Pittsburgh, PA 15201
4 stars
The craft beer boom has meant new breweries are popping up all over the place. Oftentimes new brewers get creative with the real estate; from long-vacant industrial spaces to innocuous strip malls, farmhouses, and old fashioned barns, you find craft beer spots just about anywhere. But to blow everyone else out of the water in creative re-use? Go for an old church building. So it is with Church Brew Works, sitting inside this massive old chapel in Pittsburgh’s Lawrenceville neighborhood, this one serves food and local beer into the late hours with its fearless motto: “And on the eighth day … man created beer.”


The spot boasts an interesting selection of beers. Among those I have tried:

  • Celestial Gold: This one aims to be a light beer, to lead the palette. A pleasant aroma and just the lightest aftertaste. Nice and simple.
  • Pipe Organ Pale Ale: The use of caramel malts make this one noticeably thicker-bodied, but still with a light taste, so it’s no wonder it’s served right after the Celestial Gold in each flight. Aroma is caramel for sure, but the finish is mild.
  • Pious Monk Dunkel: The smell on this one is immediately comforting; it’s got a toasty aroma but even with its darker color, this beer has a distinctly crisp finish.
  • Thunderhop IPA: While the hop-heavy India Pale Ale is all the rage these days, this version sports a noticeably lighter touch on the hop end. In fact, it’s got a relatively mild aroma and the hops hit more as an aftertaste.
  • Saaz Monster: This one come with a distinct, and a bit fruity, aroma which makes for a very significant departure from the warmer and heavier flavors of the other beers in the Church Brew Works repertoire.
  • Blast Furnace Stout: This is one of the seasonal, rotating stouts. An oatmeal variety, it’s got a very heavy body and a memorable aftertaste.
  • Southern Thunder: Three kinds of hops come together to build this American IPA and the result is a sturdy 7 percent ABV and a bit of a bite.
  • Oktoberfest: A fall beer, naturally, this one has a nice, slightly malty and toasty flavor. Comforting in the fall as those leaves turn and the air gets a bit cool.
  • ThunderCloud: A New England IPA sometimes found on the seasonal list of drafts here. Try to the style, assertive in the hop and a bit of upfront bitterness in the finish.

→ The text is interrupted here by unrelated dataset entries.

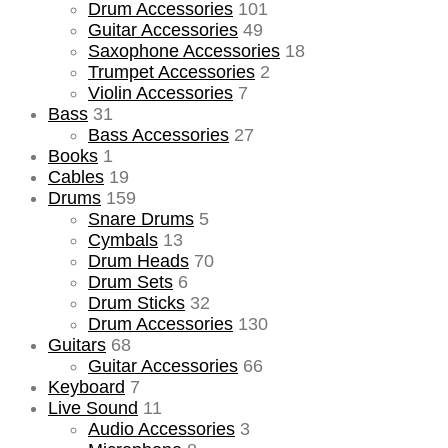
Drum Accessories
101
Guitar Accessories
49
Saxophone Accessories
18
Trumpet Accessories
2
Violin Accessories
7
Bass
31
Bass Accessories
27
Books
1
Cables
19
Drums
159
Snare Drums
5
Cymbals
13
Drum Heads
70
Drum Sets
6
Drum Sticks
32
Drum Accessories
130
Guitars
68
Guitar Accessories
66
Keyboard
7
Live Sound
11
Audio Accessories
3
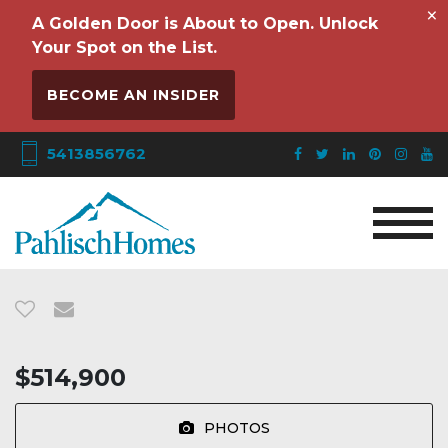
×
A Golden Door is About to Open. Unlock
Your Spot on the List.
BECOME AN INSIDER
5413856762
$514,900
PHOTOS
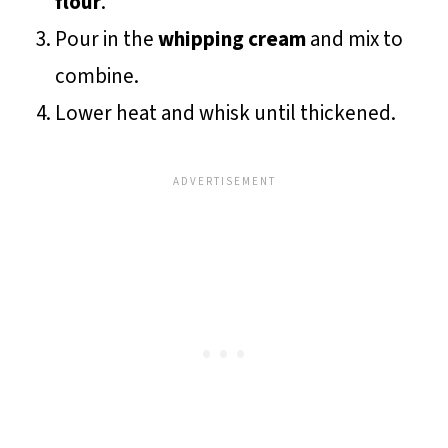
flour
.
Pour in the
whipping cream
and mix to
combine.
Lower heat and whisk until thickened.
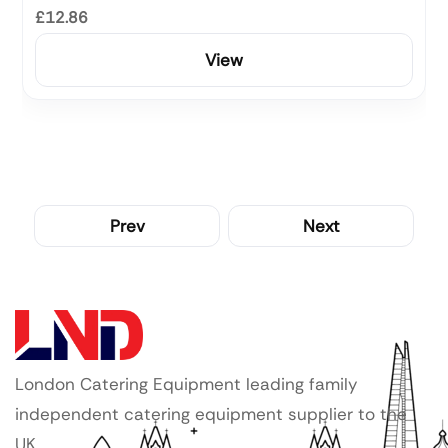
£12.86
View
Prev
Next
London Catering Equipment leading family
independent catering equipment supplier to the
UK.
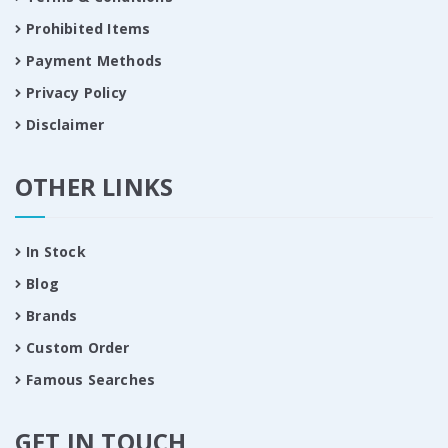
Prohibited Items
Payment Methods
Privacy Policy
Disclaimer
OTHER LINKS
In Stock
Blog
Brands
Custom Order
Famous Searches
GET IN TOUCH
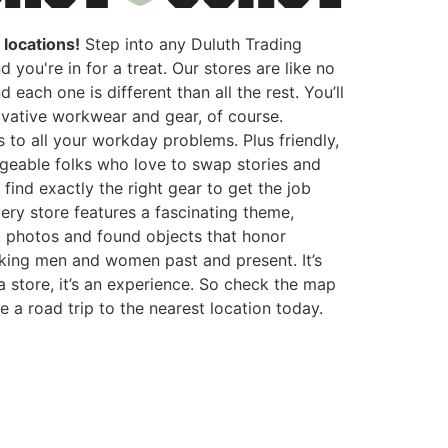
locations!
Step into any Duluth Trading
d you're in for a treat. Our stores are like no
d each one is different than all the rest. You’ll
ovative workwear and gear, of course.
s to all your workday problems. Plus friendly,
eable folks who love to swap stories and
 find exactly the right gear to get the job
ery store features a fascinating theme,
, photos and found objects that honor
ing men and women past and present. It’s
 a store, it’s an experience. So check the map
 a road trip to the nearest location today.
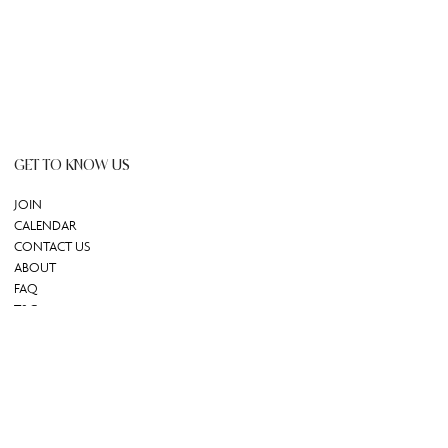
GET TO KNOW US
JOIN
CALENDAR
CONTACT US
ABOUT
FAQ
T&C
GIFT CARD
REDEEM GIFT CARD
Powered by Uscreen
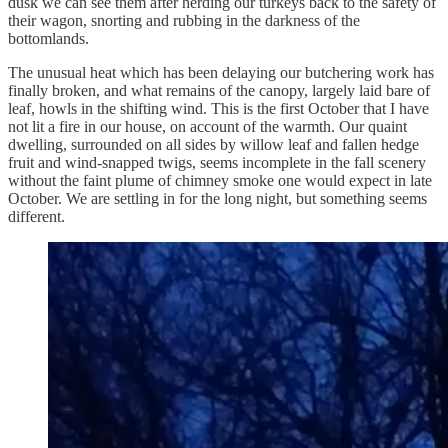
dusk we can see them after herding our turkeys back to the safety of
their wagon, snorting and rubbing in the darkness of the
bottomlands.
The unusual heat which has been delaying our butchering work has
finally broken, and what remains of the canopy, largely laid bare of
leaf, howls in the shifting wind. This is the first October that I have
not lit a fire in our house, on account of the warmth. Our quaint
dwelling, surrounded on all sides by willow leaf and fallen hedge
fruit and wind-snapped twigs, seems incomplete in the fall scenery
without the faint plume of chimney smoke one would expect in late
October. We are settling in for the long night, but something seems
different.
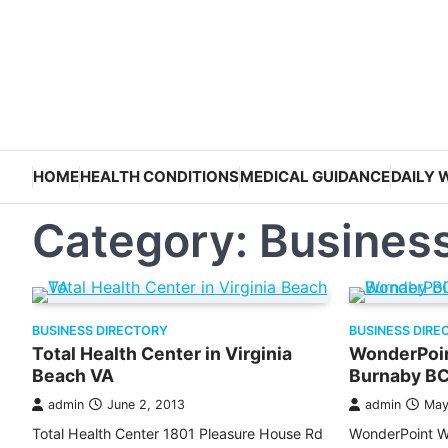
Skip
to
content
HOME
HEALTH CONDITIONS
MEDICAL GUIDANCE
DAILY 
Category:
Business
BUSINESS DIRECTORY
BUSINESS DIRE
Total Health Center in Virginia
WonderPoin
Beach VA
Burnaby B
admin
June 2, 2013
admin
May
Total Health Center 1801 Pleasure House Rd
WonderPoint W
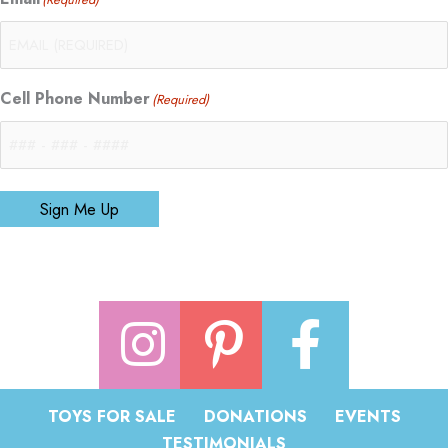
Cell Phone Number
(Required)
Sign Me Up
TOYS FOR SALE
DONATIONS
EVENTS
TESTIMONIALS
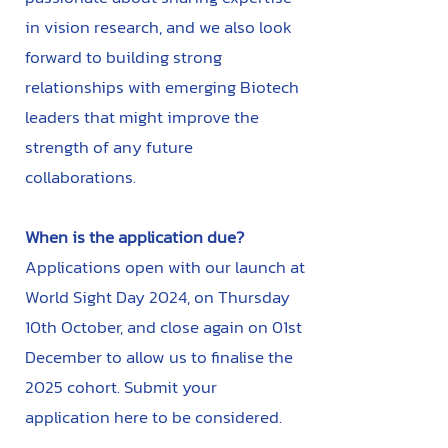
in vision research, and we also look
forward to building strong
relationships with emerging Biotech
leaders that might improve the
strength of any future
collaborations.
When is the application due?
Applications open with our launch at
World Sight Day 2024, on Thursday
10th October, and close again on 01st
December to allow us to finalise the
2025 cohort. Submit your
application here to be considered.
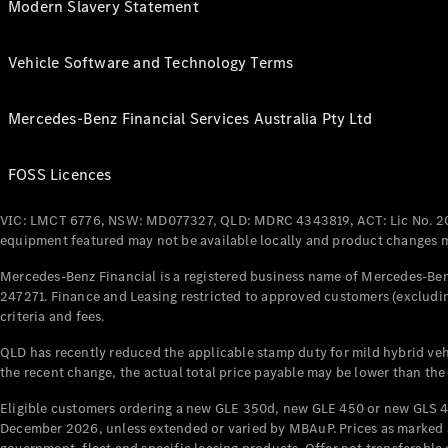
Modern Slavery Statement
Vehicle Software and Technology Terms
Mercedes-Benz Financial Services Australia Pty Ltd
FOSS Licences
VIC: LMCT 6776, NSW: MD077327, QLD: MDRC 4343819, ACT: Lic No. 2
equipment featured may not be available locally and product changes ma
Mercedes-Benz Financial is a registered business name of Mercedes-Benz
247271. Finance and Leasing restricted to approved customers (excludin
criteria and fees.
QLD has recently reduced the applicable stamp duty for mild hybrid vehi
the recent change, the actual total price payable may be lower than the
Eligible customers ordering a new GLE 350d, new GLE 450 or new GLS 4
December 2026, unless extended or varied by MBAuP. Prices as marked an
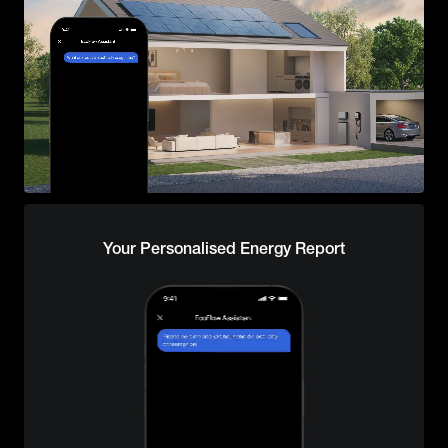
Your Personalised Energy Report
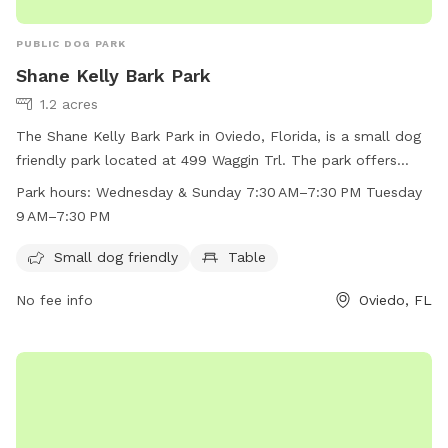
PUBLIC DOG PARK
Shane Kelly Bark Park
1.2 acres
The Shane Kelly Bark Park in Oviedo, Florida, is a small dog
friendly park located at 499 Waggin Trl. The park offers
amenities such as a table for pet owners. The park is open
Park hours:
Wednesday & Sunday 7:30 AM–7:30 PM Tuesday
on Wednesdays and Sundays from 7:30 AM to 7:30 PM, and
9 AM–7:30 PM
on Tuesdays from 9 AM to 7:30 PM. For more information,
visit cityofoviedo.net or contact 407-971-5561 or email
Small dog friendly
Table
cra@cityofoviedo.net
.
No fee info
Oviedo, FL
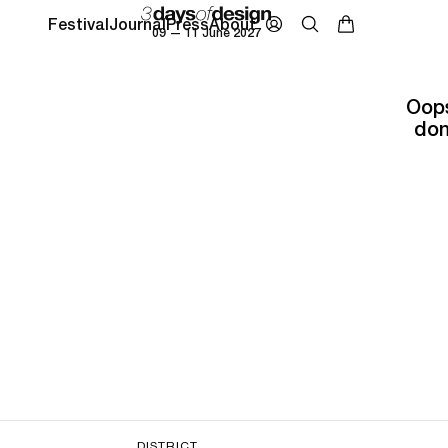
Festival
Journal
Press
About
09 — 11 June 2027
Oops
don
DISTRICT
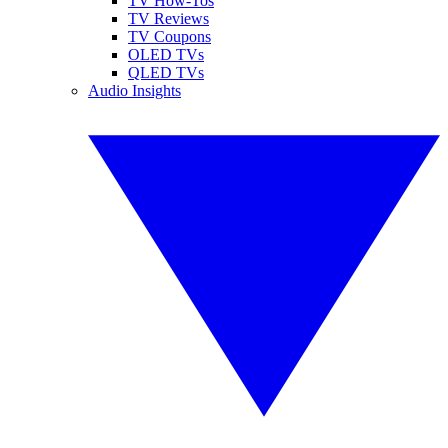
TV How-Tos
TV Reviews
TV Coupons
OLED TVs
QLED TVs
Audio Insights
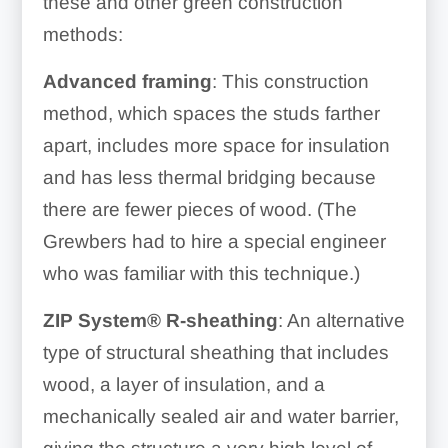
these and other green construction
methods:
Advanced framing
: This construction
method, which spaces the studs farther
apart, includes more space for insulation
and has less thermal bridging because
there are fewer pieces of wood. (The
Grewbers had to hire a special engineer
who was familiar with this technique.)
ZIP System® R-sheathing
: An alternative
type of structural sheathing that includes
wood, a
layer of insulation, and a
mechanically sealed air and water barrier,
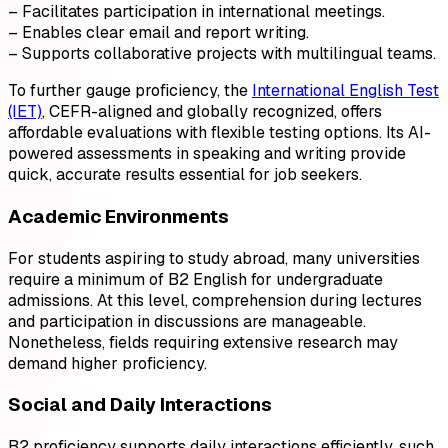
– Facilitates participation in international meetings.
– Enables clear email and report writing.
– Supports collaborative projects with multilingual teams.
To further gauge proficiency, the
International English Test
(IET)
, CEFR-aligned and globally recognized, offers
affordable evaluations with flexible testing options. Its AI-
powered assessments in speaking and writing provide
quick, accurate results essential for job seekers.
Academic Environments
For students aspiring to study abroad, many universities
require a minimum of B2 English for undergraduate
admissions. At this level, comprehension during lectures
and participation in discussions are manageable.
Nonetheless, fields requiring extensive research may
demand higher proficiency.
Social and Daily Interactions
B2 proficiency supports daily interactions efficiently, such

There’s also a food menu. Recommendation:

  • Banh mi Steak: Based on a cheesesteak recipe that is very popular here, the banh mi features a hoisin sauce marinated steak, cucumbers, cilantro basil and picked peppers and onions, all topped with a moderately spicy mayo. Kind of half cheesesteak kind of sandwich and all around delicious.

The beer menu stays relatively small, with a modest number of core beers and a heavy list of rotating seasonal specialties. That makes this spot a lot of fun; it’s got something new for you to try every time you come around. The spot also offers a variety of food to go along with those brews, and it’s certainly a popular spot for that unique feel.

All in all, it’s a worthwhile thing to try, and definitely a mark off of the bucket list to try beer brewed in a church.


  • Each flight comes with six beers; the first four remain the same staples this spot prefers to make time and again, and several others are seasonal.
  • The menu also has some food to go along with the drinks. While the bar closes at midnight on weekends, though, that kitchen can close significantly sooner.
  • Look for the beer made here in a number of other spots around the city. An updated list is on their website.